_MATERIAL FOR THIS TASK_.
Segment Open
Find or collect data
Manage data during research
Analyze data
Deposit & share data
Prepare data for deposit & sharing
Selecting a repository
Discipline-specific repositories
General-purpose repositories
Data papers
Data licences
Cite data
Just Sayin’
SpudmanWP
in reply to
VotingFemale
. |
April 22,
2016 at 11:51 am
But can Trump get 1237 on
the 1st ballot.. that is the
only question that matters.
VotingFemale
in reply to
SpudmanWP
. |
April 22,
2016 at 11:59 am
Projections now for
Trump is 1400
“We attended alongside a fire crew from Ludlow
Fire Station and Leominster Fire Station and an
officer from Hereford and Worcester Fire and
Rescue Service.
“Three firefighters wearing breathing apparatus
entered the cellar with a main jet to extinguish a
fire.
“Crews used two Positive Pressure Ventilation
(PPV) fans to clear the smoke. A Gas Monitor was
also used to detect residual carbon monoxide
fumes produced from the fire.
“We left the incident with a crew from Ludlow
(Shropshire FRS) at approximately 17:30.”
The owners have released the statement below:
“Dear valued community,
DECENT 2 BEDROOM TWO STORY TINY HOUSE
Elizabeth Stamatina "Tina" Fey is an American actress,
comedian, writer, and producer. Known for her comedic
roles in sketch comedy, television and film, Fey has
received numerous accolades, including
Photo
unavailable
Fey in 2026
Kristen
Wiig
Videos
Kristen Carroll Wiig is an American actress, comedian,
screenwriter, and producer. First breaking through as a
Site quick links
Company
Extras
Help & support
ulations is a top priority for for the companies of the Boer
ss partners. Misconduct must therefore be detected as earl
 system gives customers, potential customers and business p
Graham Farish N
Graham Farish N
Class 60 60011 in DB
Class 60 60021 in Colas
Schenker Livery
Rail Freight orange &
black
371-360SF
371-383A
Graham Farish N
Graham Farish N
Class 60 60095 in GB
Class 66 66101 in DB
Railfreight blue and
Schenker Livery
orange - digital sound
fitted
Segment Closed
Segment Open
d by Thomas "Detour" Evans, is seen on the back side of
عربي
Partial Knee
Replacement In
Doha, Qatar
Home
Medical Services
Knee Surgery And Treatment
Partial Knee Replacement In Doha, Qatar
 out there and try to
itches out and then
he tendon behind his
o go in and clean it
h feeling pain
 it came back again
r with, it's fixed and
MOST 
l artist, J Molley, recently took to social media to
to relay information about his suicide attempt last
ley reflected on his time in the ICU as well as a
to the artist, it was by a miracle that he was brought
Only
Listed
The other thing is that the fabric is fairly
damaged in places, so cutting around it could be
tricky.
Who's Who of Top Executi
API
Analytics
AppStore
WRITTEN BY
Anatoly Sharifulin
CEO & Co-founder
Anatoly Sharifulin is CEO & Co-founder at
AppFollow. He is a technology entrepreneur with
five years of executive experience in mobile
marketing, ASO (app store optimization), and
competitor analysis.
Segment Closed
Segment Open
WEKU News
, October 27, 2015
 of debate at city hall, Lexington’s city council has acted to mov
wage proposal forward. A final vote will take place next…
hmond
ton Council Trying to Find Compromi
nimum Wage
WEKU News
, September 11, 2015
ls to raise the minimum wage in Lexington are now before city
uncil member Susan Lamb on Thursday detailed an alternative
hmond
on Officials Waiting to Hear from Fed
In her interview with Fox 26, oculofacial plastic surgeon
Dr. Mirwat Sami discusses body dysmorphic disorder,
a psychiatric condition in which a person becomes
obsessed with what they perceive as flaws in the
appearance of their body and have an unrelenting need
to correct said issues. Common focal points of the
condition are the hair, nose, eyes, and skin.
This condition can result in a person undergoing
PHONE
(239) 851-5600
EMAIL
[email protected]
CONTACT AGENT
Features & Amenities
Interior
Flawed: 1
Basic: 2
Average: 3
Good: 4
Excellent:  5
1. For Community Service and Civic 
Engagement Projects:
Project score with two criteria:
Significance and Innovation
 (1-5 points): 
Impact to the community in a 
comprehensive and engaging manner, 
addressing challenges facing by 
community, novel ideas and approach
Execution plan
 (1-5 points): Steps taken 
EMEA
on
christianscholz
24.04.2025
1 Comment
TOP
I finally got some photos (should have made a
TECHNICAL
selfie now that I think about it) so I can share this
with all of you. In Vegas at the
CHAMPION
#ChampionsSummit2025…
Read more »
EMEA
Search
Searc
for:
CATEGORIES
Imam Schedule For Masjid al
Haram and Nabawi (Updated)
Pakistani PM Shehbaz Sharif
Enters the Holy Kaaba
Segment Closed
_TASK OBJECTIVE_. Nothing but a number should be given: how many lines in the listing hold the word "Kristen".

_ANSWER SPACE_. 2